Identifying Violators

Housing violations are difficult to detect, unless visible extra mattresses and refrigerators are dispersed throughout the home, said Mr. Drake. Housing inspections every two years allow for the fire official to check all residences for any evidence of overcrowding, however it is more difficult to catch these landlords at other points in time. Neighbors may call with their suspicions. But, unless they actually see an abundance of people going into the homes and staying there overnight, it is difficult to investigate, said Mr. Drake.

He added that if a police officer enters a home for another legal reason and notices overcrowding, legal action may be taken right away. A few cases have been taken to court, but most were plea-bargained.

Mr. Goldfarb was insistent on finding a quick and speedy solution to overcrowding. "We have people living here in conditions we are not willing to sanction," he said. "We have to restore the system that people have every right to expect we will restore."

Councilman Joe O'Neill said that the problem lies within Princeton as much as it lies in the landlords. "The Borough of Princeton has more potential for minimum wage jobs than any other towns in the area," he said.

Mr. Drake noted that some units have come off the market this past year, including 52 Witherspoon Street, which was one of the more well known cases

in town.

Finding a Solution

Several solutions were suggested by Council members, including forcing all Borough residents to register their bicycles. Councilwoman Peggy Karcher said that perhaps if all bikes were registered, then the Borough could pinpoint where people were living. Mr. Drake refuted the idea, saying that many fear the police and would rather lose their bike than register it.

Councilwoman Wendy Benchley suggested finding these individuals low-cost housing along transit routes in other areas of New Jersey. "It's a lot of people to displace in one fell swoop," she said.

Eric and Minnie Craig, long-time residents on Witherspoon Street, came to the meeting to help fight for the neighbors who have dealt with overcrowding for years. "We see it, we live right in the middle of it," said Mrs. Craig. "We have to go after the landlords."

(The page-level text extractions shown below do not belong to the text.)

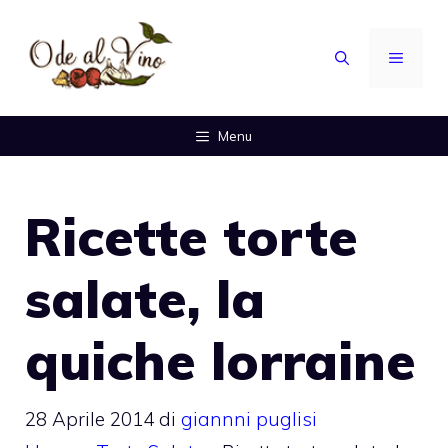
Vai
al
MENU
contenuto
Menu
Ricette torte
salate, la
quiche lorraine
28 Aprile 2014
di
giannni puglisi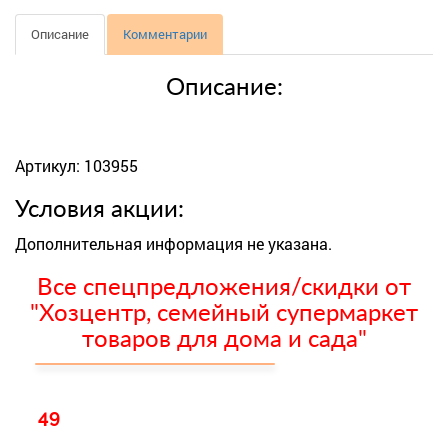
Описание
Комментарии
Описание:
Артикул: 103955
Условия акции:
Дополнительная информация не указана.
Все спецпредложения/скидки от
"Хозцентр, семейный супермаркет
товаров для дома и сада"
49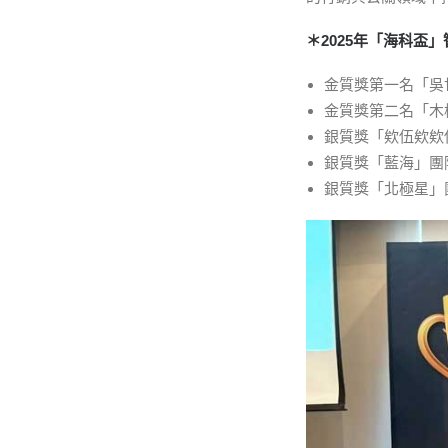
＊2025年「海科
金質獎第一名「吳
金質獎第二名「木
銀質獎「欸伍欸欸
銀質獎「藍海」團
銀質獎「北極星」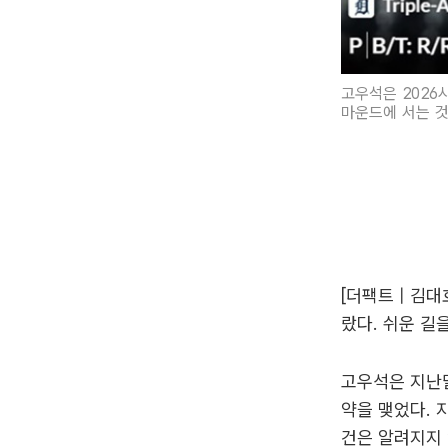
고우석은 2026
마운드에 서는 것
[더팩트 | 김
랐다. 쉬운 길
고우석은 지난
약을 맺었다. 
건은 알려지지 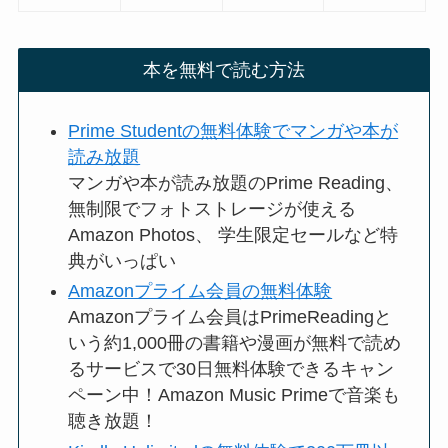
本を無料で読む方法
Prime Studentの無料体験でマンガや本が
読み放題
マンガや本が読み放題のPrime Reading、
無制限でフォトストレージが使える
Amazon Photos、 学生限定セールなど特
典がいっぱい
Amazonプライム会員の無料体験
Amazonプライム会員はPrimeReadingと
いう約1,000冊の書籍や漫画が無料で読め
るサービスで30日無料体験できるキャン
ペーン中！Amazon Music Primeで音楽も
聴き放題！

Mayor Reed suggested cracking down on the known residences with overcrowding problems. "We may not be successful ... but that's how you find the gaps," he said. He said that even if the prosecutions are unsuccessful, the Council will gradually learn the best way to handle the situation in court.

According to Mr. Drake, the Borough is already ahead of other municipalities in enforcing housing laws. He said that other municipalities have asked to view Princeton Borough's ordinances to get a better idea of how to combat the problem. "Princeton Borough is at the head of the curve," he said. "It is not an issue we are alone on by far."